From Bugzilla Helper: User-Agent: Mozilla/4.0 (compatible; MSIE 5.5; Windows NT 5.0) iptables-save uses the option --dport in creating an input file for iptables-restore. iptables-restore complains that --dport is a bad argument. Reproducible: Always Steps to Reproduce: 1. iptables -A FORWARD -p tcp --dport 137:139 -j REJECT 2. iptables-save > iptables 3. iptables -F 4. iptables-restore < iptables 5. iptables -L Actual Results: Bad argument `dport' The FORWARD chain is not recreated.

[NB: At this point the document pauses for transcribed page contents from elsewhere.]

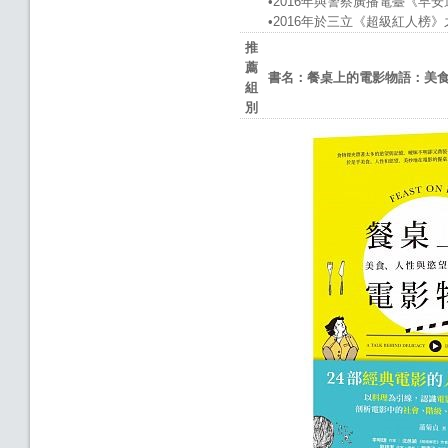
•2016年與警察廣播電臺《
•2016年於三立《超級紅人榜
推
薦
書名：餐桌上的電影物語：美
組
別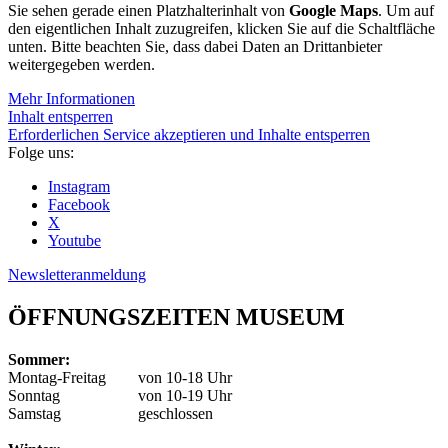
Sie sehen gerade einen Platzhalterinhalt von
Google Maps
. Um auf
den eigentlichen Inhalt zuzugreifen, klicken Sie auf die Schaltfläche
unten. Bitte beachten Sie, dass dabei Daten an Drittanbieter
weitergegeben werden.
Mehr Informationen
Inhalt entsperren
Erforderlichen Service akzeptieren und Inhalte entsperren
Folge uns:
Instagram
Facebook
X
Youtube
Newsletteranmeldung
ÖFFNUNGSZEITEN MUSEUM
Sommer:
Montag-Freitag
von 10-18 Uhr
Sonntag
von 10-19 Uhr
Samstag
geschlossen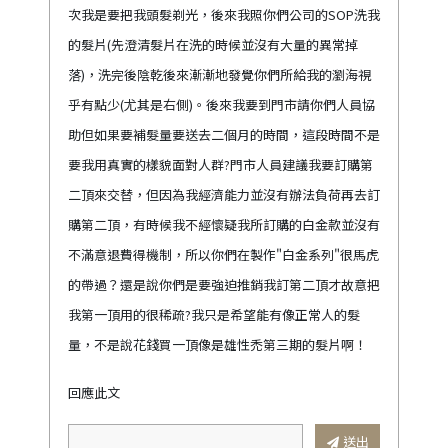
次我是要把我頭髮剃光，後來我照你們公司的SOP洗我
的髮片(先澄清髮片在洗的時候並沒有大量的異常掉
落)，洗完後陰乾後來漸漸地發覺你們所給我的瀏海視
乎有點少(尤其是右側)。後來我要到門市請你們人員協
助但如果要補髮量要送去二個月的時間，這段時間不是
要我用真實的樣貌面對人群?門市人員建議我要訂購第
二頂來交替，但因為我經濟能力並沒有辦法負荷再去訂
購第二頂，有時候我不經懷疑我所訂購的白金款並沒有
不滿意退費得機制，所以你們在製作"白金系列"很馬虎
的帶過？還是說你們是要強迫推銷我訂第二頂才故意把
我第一頂用的很稀疏?我只是希望能有像正常人的髮
量，不是說花錢買一頂像是雄性禿第三期的髮片啊！
回應此文
送出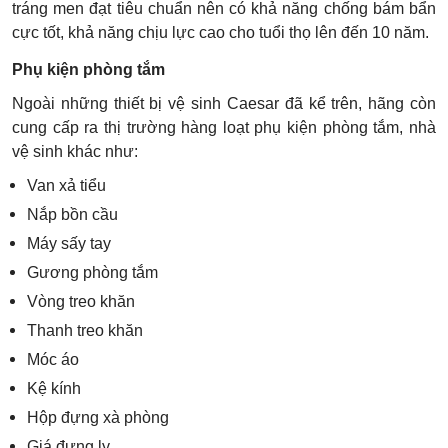
tráng men đạt tiêu chuẩn nên có khả năng chống bám bẩn
cực tốt, khả năng chịu lực cao cho tuổi thọ lên đến 10 năm.
Phụ kiện phòng tắm
Ngoài những thiết bị vệ sinh Caesar đã kể trên, hãng còn
cung cấp ra thị trường hàng loạt phụ kiện phòng tắm, nhà
vệ sinh khác như:
Van xả tiểu
Nắp bồn cầu
Máy sấy tay
Gương phòng tắm
Vòng treo khăn
Thanh treo khăn
Móc áo
Kệ kính
Hộp đựng xà phòng
Giá đựng ly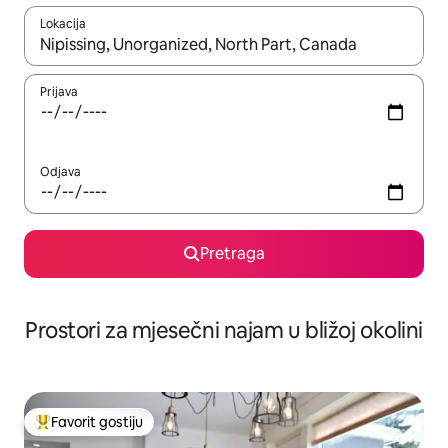
Lokacija
Kad su rezultati dostupni, možete da se krećete kroz njih pomoću 
Prijava
Odjava
Pretraga
Prostori za mjesečni najam u bližoj okolini
Favorit gostiju
Glavni favorit gostiju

Expected Results: The FORWARD chain should have been recreated. iptables-1.2.0-4
We (Red Hat) should really try to resolve this before next release.
iptables-save / iptables-restore development was discontinued a few month ago. The parameters --dport / --destination-port and probably some of the rarely used others are not supported by iptables-restore.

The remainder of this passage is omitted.